Creating Pull Requests for Small Changes - SRF-Consulting-Group-Inc/iris GitHub Wiki

When you finish developing a major feature and want to merge it into the IRIS mainline, it is fairly straightforward. In that case, you can simply push your branch to your fork, then use the GitHub web interface to create a pull request to merge your feature branch into the mnit-rtmc/iris/master branch.

But what if you make a small change (say a bug fix) that you want to merge as soon as possible? If you try to create a pull request with the branch you are working on, it will end up containing all the commits you have made, which you may not be ready for.

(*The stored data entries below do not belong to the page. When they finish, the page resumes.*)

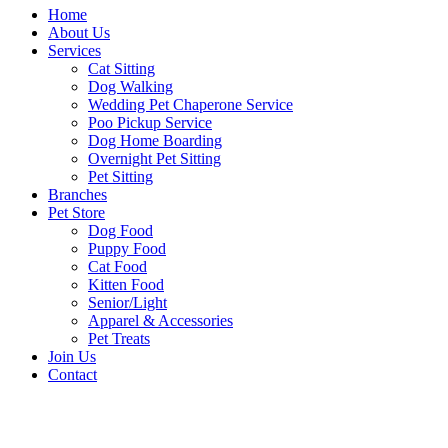
Home
About Us
Services
Cat Sitting
Dog Walking
Wedding Pet Chaperone Service
Poo Pickup Service
Dog Home Boarding
Overnight Pet Sitting
Pet Sitting
Branches
Pet Store
Dog Food
Puppy Food
Cat Food
Kitten Food
Senior/Light
Apparel & Accessories
Pet Treats
Join Us
Contact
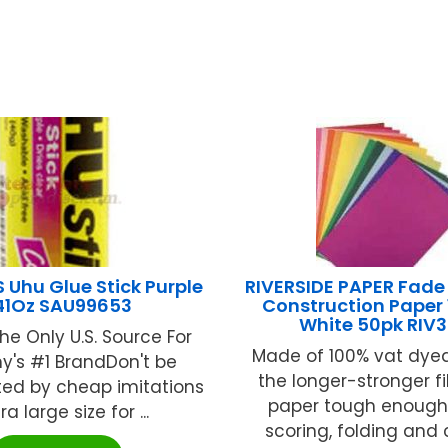
Uhu Glue Stick Purple
RIVERSIDE PAPER Fade
.41Oz SAU99653
Construction Paper 1
White 50pk RIV
he Only U.S. Source For
Made of 100% vat dyed
's #1 BrandDon't be
the longer-stronger fi
ted by cheap imitations
paper tough enough 
tra large size for ...
scoring, folding and cu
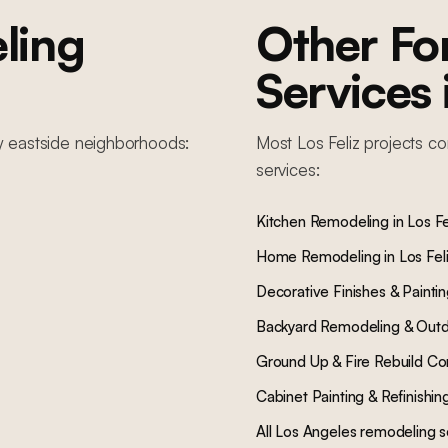
ling
Other F
Services
y
eastside
neighborhoods:
Most
Los Feliz
projects co
services:
Kitchen Remodeling
in
Los Fe
Home Remodeling
in
Los Fel
Decorative Finishes & Painti
Backyard Remodeling & Outd
Ground Up & Fire Rebuild Co
Cabinet Painting & Refinishin
All Los Angeles remodeling s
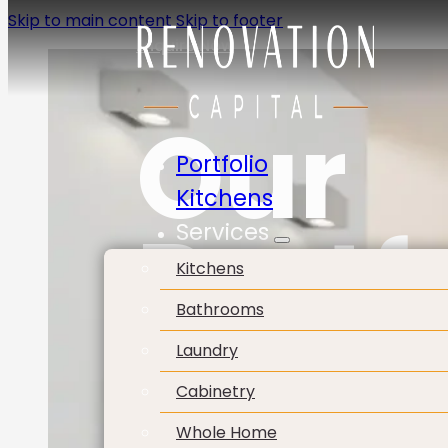
Skip to main content
Skip to footer
Enquire Now
Our
Portfolio
Kitchens
Portf
Services
Kitchens
Bathrooms
Laundry
Cabinetry
Whole Home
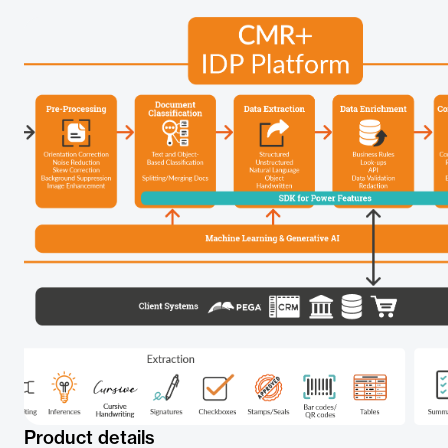
Product details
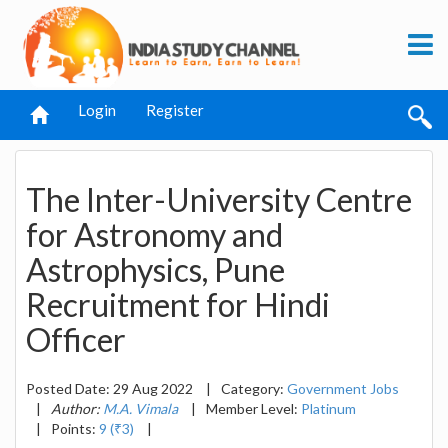
Login
Register
The Inter-University Centre
for Astronomy and
Astrophysics, Pune
Recruitment for Hindi
Officer
Posted Date: 29 Aug 2022
|
Category:
Government Jobs
|
Author:
M.A. Vimala
|
Member Level:
Platinum
|
Points:
9 (₹3)
|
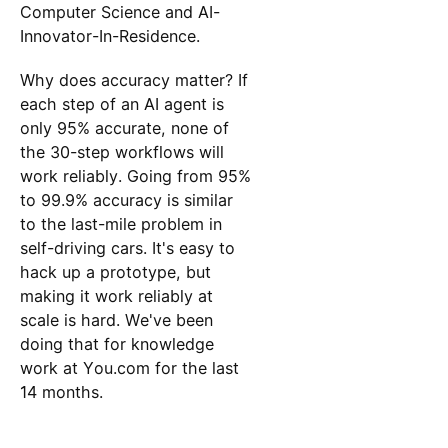
Computer Science and AI-
Innovator-In-Residence.
Why does accuracy matter? If
each step of an AI agent is
only 95% accurate, none of
the 30-step workflows will
work reliably. Going from 95%
to 99.9% accuracy is similar
to the last-mile problem in
self-driving cars. It's easy to
hack up a prototype, but
making it work reliably at
scale is hard. We've been
doing that for knowledge
work at You.com for the last
14 months.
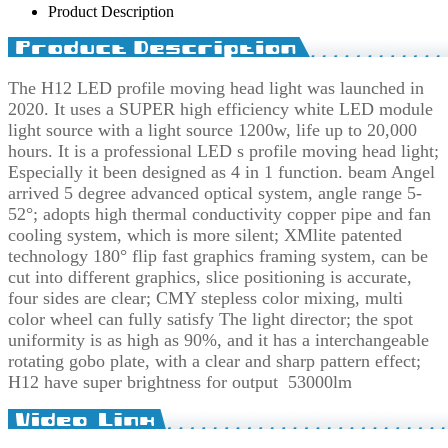
Product Description
The H12 LED profile moving head light was launched in
2020. It uses a SUPER high efficiency white LED module
light source with a light source 1200w, life up to 20,000
hours. It is a professional LED s profile moving head light;
Especially it been designed as 4 in 1 function. beam Angel
arrived 5 degree advanced optical system, angle range 5-
52°; adopts high thermal conductivity copper pipe and fan
cooling system, which is more silent; XMlite patented
technology 180° flip fast graphics framing system, can be
cut into different graphics, slice positioning is accurate,
four sides are clear; CMY stepless color mixing, multi
color wheel can fully satisfy The light director; the spot
uniformity is as high as 90%, and it has a interchangeable
rotating gobo plate, with a clear and sharp pattern effect;
H12 have super brightness for output 53000lm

One of the ways you can work around this by creating a dummy branch that is up to date with mnit-rtmc/iris/master, then use git cherry-pick to pick out the specific commits you want to merge. This requires a few more steps, but it allows you to get small changes into mainline before you finish your other work, which may be desirable in some cases.

Example

Say you are working on a branch called feature to develop a fancy new feature. Part of the way through the development process, you discover a bug that causes a weird problem in a few edge cases. The fix is quick and easy (just a few lines), so you make it and push it to the feature branch of your fork. Now you want to send it to the mainline so others can benefit from it, but the commit containing the change is on top of 20 other commits that partially implement your feature, and you don't want to send those yet until you are done.

To work around this, first create a new branch without any of your commits (even with mnit-rtmc/iris/master). To do this (as of now), branch off the mnit_tracking branch. This command will create the bugfix branch based on the mnit_tracking branch then check it out for you:

git checkout -b bugfix mnit_tracking

After this, you may need to update this branch from MNIT's repository before doing more. If you don't already have it set as an upstream for your local repository, run:

git remote add upstream https://github.com/mnit-rtmc/iris.git

Then run:

git pull upstream master

The bugfix branch that you created will now be in sync with mnit-rtmc/iris/master. Now you can apply the changes you want to this branch. First lookup the ID of the commit(s) you want from the other branch (you can use git log feature or the GitHub web interface to help identify them). Then use the cherry-pick command to apply that commit (0509dc4 in this example) to the bugfix branch:

git cherry-pick 0509dc4

If you have more than one commits to apply, repeat the above command with those IDs.

Now push the new branch to your fork with:

git push origin bugfix

And now you can use the GitHub web interface to create a pull request to merge your bugfix branch into mnit-rtmc/iris/master. That request will contain only the commit(s) you want to send now, allowing you to finish your work on the other feature at your leisure.